### Dataset records
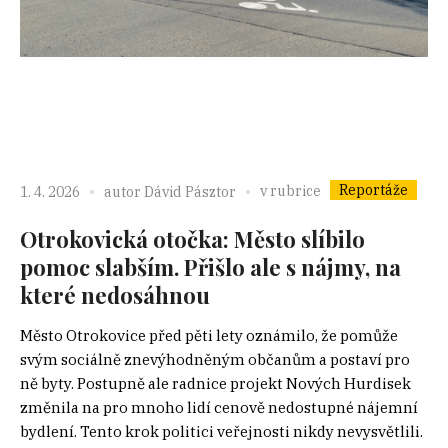
Reportáže
v rubrice
1. 4. 2026
autor
Dávid Pásztor
Otrokovická otočka: Město slíbilo
pomoc slabším. Přišlo ale s nájmy, na
které nedosáhnou
Město Otrokovice před pěti lety oznámilo, že pomůže
svým sociálně znevýhodněným občanům a postaví pro
ně byty. Postupně ale radnice projekt Nových Hurdisek
změnila na pro mnoho lidí cenově nedostupné nájemní
bydlení. Tento krok politici veřejnosti nikdy nevysvětlili.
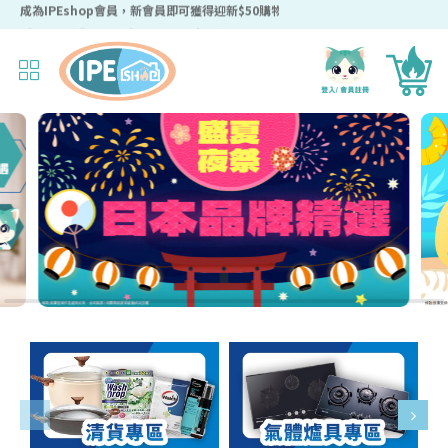
成為IPEshop會員，新會員即可獲得迎新$50購物優惠碼！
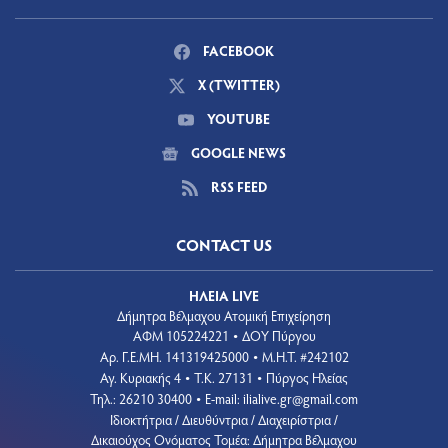
FACEBOOK
X (TWITTER)
YOUTUBE
GOOGLE NEWS
RSS FEED
CONTACT US
ΗΛΕΙΑ LIVE
Δήμητρα Βέλμαχου Ατομική Επιχείρηση
ΑΦΜ 105224221
ΔΟΥ Πύργου
•
Aρ. Γ.Ε.ΜΗ. 141319425000
Μ.Η.Τ. #242102
•
Αγ. Κυριακής 4
Τ.Κ. 27131
Πύργος Ηλείας
•
•
Τηλ.: 26210 30400
E-mail:
ilialive.gr@gmail.com
•
Ιδιοκτήτρια / Διευθύντρια / Διαχειρίστρια /
Δικαιούχος Ονόματος Τομέα: Δήμητρα Βέλμαχου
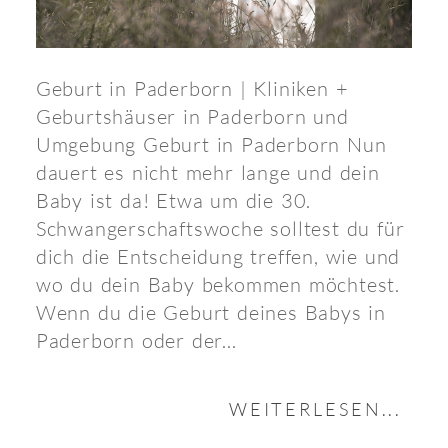
Geburt in Paderborn | Kliniken +
Geburtshäuser in Paderborn und
Umgebung Geburt in Paderborn Nun
dauert es nicht mehr lange und dein
Baby ist da! Etwa um die 30.
Schwangerschaftswoche solltest du für
dich die Entscheidung treffen, wie und
wo du dein Baby bekommen möchtest.
Wenn du die Geburt deines Babys in
Paderborn oder der...
WEITERLESEN...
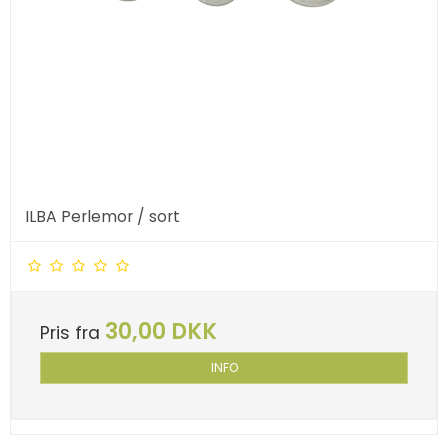
ILBA Perlemor / sort
30,00 DKK
Pris fra
INFO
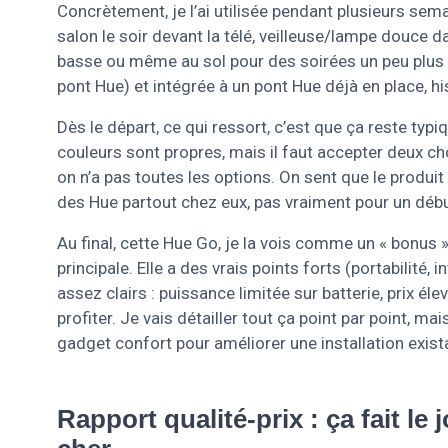
Concrètement, je l’ai utilisée pendant plusieurs sem
salon le soir devant la télé, veilleuse/lampe douce 
basse ou même au sol pour des soirées un peu plus p
pont Hue) et intégrée à un pont Hue déjà en place, hi
Dès le départ, ce qui ressort, c’est que ça reste typiqu
couleurs sont propres, mais il faut accepter deux cho
on n’a pas toutes les options. On sent que le produ
des Hue partout chez eux, pas vraiment pour un débu
Au final, cette Hue Go, je la vois comme un « bonus 
principale. Elle a des vrais points forts (portabili
assez clairs : puissance limitée sur batterie, prix él
profiter. Je vais détailler tout ça point par point, mai
gadget confort pour améliorer une installation exista
Rapport qualité-prix : ça fait le 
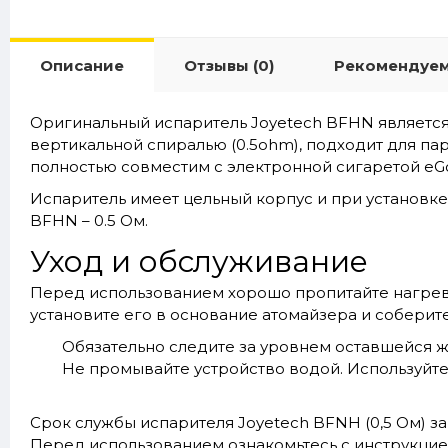
Описание
Отзывы (0)
Рекомендуе
Оригинальный испаритель Joyetech BFHN является
вертикальной спиралью (0.5ohm), подходит для па
полностью совместим с электронной сигаретой
eG
Испаритель имеет цельный корпус и при установке
BFHN – 0.5 Ом.
Уход и обслуживание
Перед использованием хорошо пропитайте нагреват
установите его в основание атомайзера и соберите б
Обязательно следите за уровнем оставшейся ж
Не промывайте устройство водой. Используйте 
Срок службы испарителя Joyetech BFNH (0,5 Ом) з
Перед использованием ознакомьтесь с инструкцие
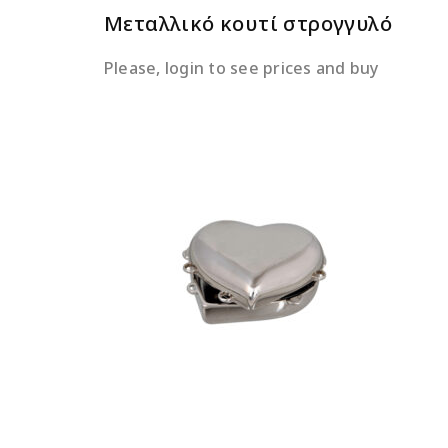
Μεταλλικό κουτί στρογγυλό
Please, login to see prices and buy
ΔΙΑΒΆΣΤΕ ΠΕΡΙΣΣΌΤΕΡΑ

### Exercise description
The lines from the one with "Μεταλλικό κουτί στρογγυλό" through the final line of the data are to be reproduced exactly, both included, with no other lines.

### Worked solution
Μεταλλικό κουτί στρογγυλό
Please, login to see prices and buy
ΔΙΑΒΆΣΤΕ ΠΕΡΙΣΣΌΤΕΡΑ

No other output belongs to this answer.